My Hacking Journal: scala

Showing posts with label scala. Show all posts

Monday, April 27, 2009

Using the type system for discoverability and enforcing constraints

Now, anyone from a Ruby or other dynamically typed language background who read my last post might be thinking "big deal, I've been able to do that for ages". And it's true; some of these languages with support for first-class functions make writing functional code just as easy to write as it is in Scala and the like. So why would I want to use a strongly statically typed language over a dynamically typed one?

Well, I'm glad you asked. Before I really got stuck into understanding functional programming and strongly statically typed languages, I spent some time working on a Rails app. Unlike most of the experiences I'd heard from people moving to Ruby/Rails though, I joined this project during the maintenance phase. What followed for me was an up-hill battle of trying to understand the code and gain the implicit knowledge of my other colleagues who worked on the code before me. The codebase left a lot to be desired in terms of discoverability. Due to the magic of meta-programming, I couldn't even rely on grep to find all references to a particular method.

One example that remains burned into my memory was the frustration surrounding something as seemingly simple as:


tags = item.tags

What is the type of tags? Is it an array of Tag objects, an array of string tag names, or a comma separated string of tag names?
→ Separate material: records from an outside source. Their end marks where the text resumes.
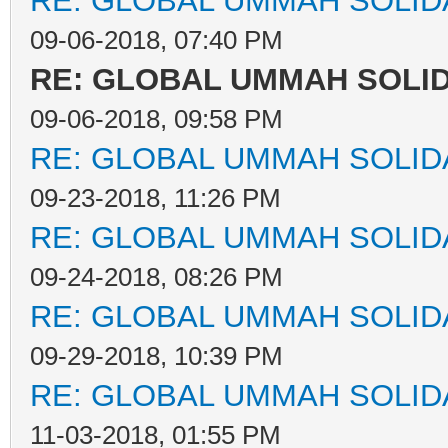
RE: GLOBAL UMMAH SOLID
09-06-2018, 07:40 PM
RE: GLOBAL UMMAH SOLI
09-06-2018, 09:58 PM
RE: GLOBAL UMMAH SOLID
09-23-2018, 11:26 PM
RE: GLOBAL UMMAH SOLID
09-24-2018, 08:26 PM
RE: GLOBAL UMMAH SOLID
09-29-2018, 10:39 PM
RE: GLOBAL UMMAH SOLID
11-03-2018, 01:55 PM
The answer in my case was all of the above! What it was at runtime depended on the code path that lead to the tags property being set on the item. By coincidence/implicit design/whatever, it just so happened that the way it was used was consistent across the code paths that invoked it, so it never showed up as a problem until I came in one day to re-use the data in a different context. Not even the tests (which covered > 98% of the code base) picked this up for me, because the tests were written upfront for the particular context that was being implemented and so it was always set to what was expected.

It got to the point where I was so paranoid about releasing anything because I wasn't sure of all of the knock-on effects my changes would have. I was bitten too many times by not executing all of the code paths that lead to the point of my changes, because I couldn't find them all up front. I was paranoid about deleting code that I didn't think was being used any more, and even worried about factoring common-looking code out because at least on one of each of those occasions, a bug turned up either late in testing or actually in production.
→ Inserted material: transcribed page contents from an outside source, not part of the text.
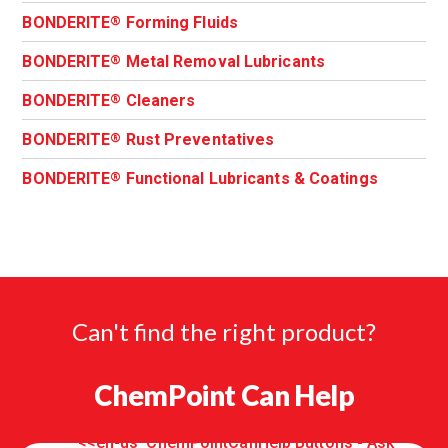
BONDERITE
Forming Fluids
®
BONDERITE
Metal Removal Lubricants
®
BONDERITE
Cleaners
®
BONDERITE
Rust Preventatives
®
BONDERITE
Functional Lubricants & Coatings
®
Can't find the right product?
ChemPoint Can Help
<<en-us 'ChemPointCanHelp Buttons - Ask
My flirt with mid-size scale projects in dynamically typed languages wasn't all doom and gloom though. The second rails app I worked on went a lot smoother. I put this more down to the fact that it was a green-fields project rather than because I was more familiar with the language/framework. In developing the project from the start, I had all of the assumptions and implicit knowledge about the types in my head. As a result, using the Rails framework was a breeze, and we managed to get the project completed on time and on budget.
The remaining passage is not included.